When there arises the economic situation of downward shift in the demand for the commodity or service produced at the production centres, thus leading to the drop in total income, the working people whose labour is the only commodity of production that produces wealth while being consumed, are affected either through wage cut or employment or contract termination. When this is protested against through strikes, the state’s standing army is sent to shoot at protesting workers.
During slavery, the exploited class were composed of slaves while the exploiting class consisted of slave masters. Under Feudalism, the exploited class consisted of the serfs while the exploiting class consisted of the feudal lords. Under present day capitalism, especially in the advanced capitalist countries, the exploited class is the working class or what we call “proletariat” – those who produce wealth on the various factory floors but play no democratic part in how such wealth is appropriated. The exploiting class is the ruling class or the bourgeoisie – the owners of the means of production who exploit the labour of workers to accumulate wealth through surplus values. There are black workers and there are black bourgeoisie. There are white workers and there are white owners of the properties of production.
This is why civil rights leaders like George P. Jackson in the United States of America did not limit the struggle to the abolition of racism.
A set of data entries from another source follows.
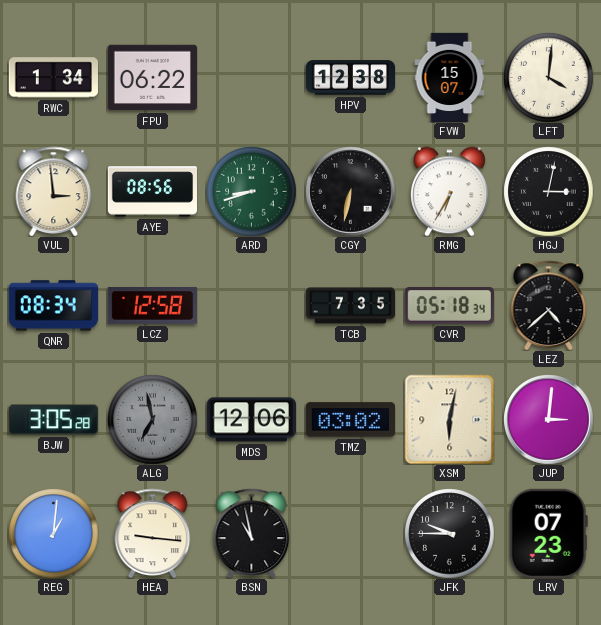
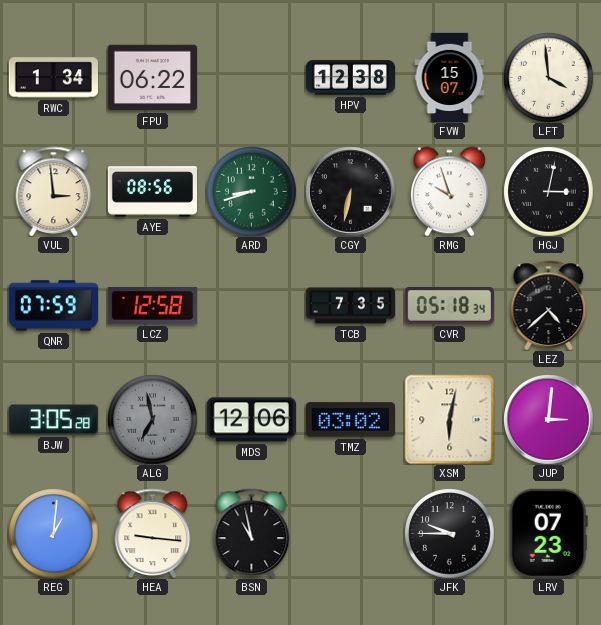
LFT: 4:01 -> 3:59
RMG: 6:35 -> 9:57
QNR: 08:34 -> 07:59
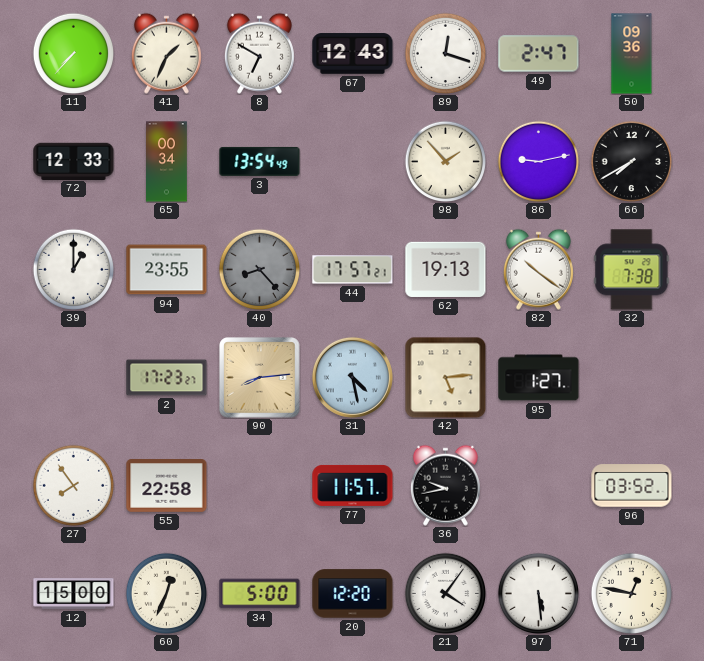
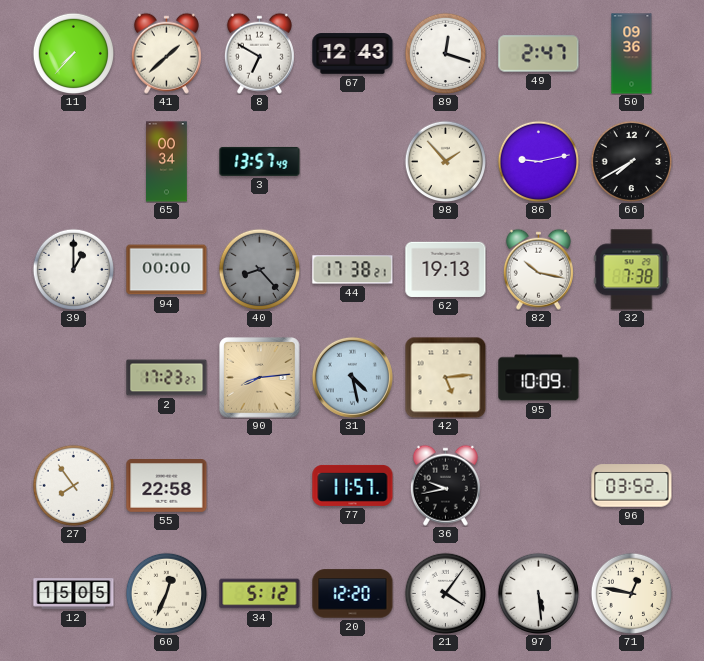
41: 1:34 -> 1:38
72: 12:33 -> none
3: 13:54 -> 13:57
94: 23:55 -> 00:00
44: 17:57 -> 17:38
82: 10:21 -> 10:17
95: 1:27 -> 10:09
12: 15:00 -> 15:05
34: 5:00 -> 5:12
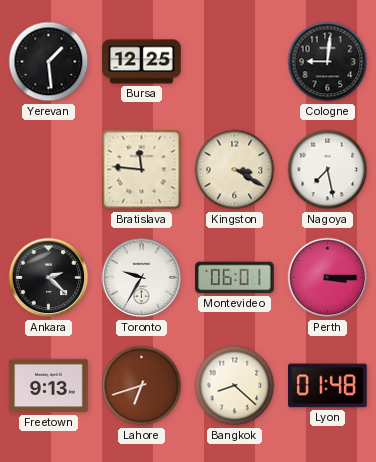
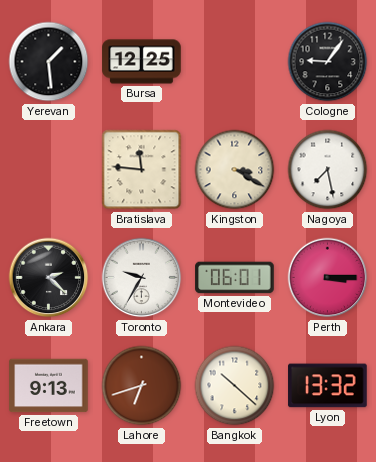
Cologne: 9:01 -> 9:06
Bangkok: 8:22 -> 10:22
Lyon: 01:48 -> 13:32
Their fight was also extended to the pattern of ownership of the means of production and thus the class struggle – the liberation of labour from the exploitation of capital. To have only dealt with the issue of race and left out the pattern of ownership of the wealth and means of production would have been like dealing with the effect and leaving out the cause. Similarly, the African liberation struggle was not just limited to ridding the continent of the white-colonialists, but also creating the condition to avoid the creation of black-colonialists. The exploited class consists of the workers, farmers, and poor masses while the exploiting class consists of the owners of the multinational corporations, which are predominantly owned by foreign capital.
State power is exercised in the interest of the multinational corporations although the apparatuses of the state (executive, legislature and judiciary) were instituted democratically by the workers, farmers and poor masses to act in their interest. Paradoxically, when workers resist their exploitation by multinationals, state power sends the armed body of men to crush the class actions of the toilers. The reality is, individuals, whether “Natives” or “Congaus” occupying the various apparatuses of the state depend on the multinational corporations for their economic survival. Portion of the surplus value exploited from the wealth produced by the workers is paid to the national government in the forms of taxes and rent. Instead of such funds being used to change the quality of the Liberian society (education, health, infrastructure, etc.), they are diverted to the huge salaries and perks of robber bureaucrats in the executive, legislative and judiciary branches of the government. Liberia remains the citadel of illiteracy, disease and poverty – conditions, which reproduces the other segments of the exploited class (impoverished farmers in the rural communities and poor masses in the urban centres).
Nothing is permanent. Everything is in constant motion, always changing, always coming into being and passing away. Struggle or perish – There is no third way!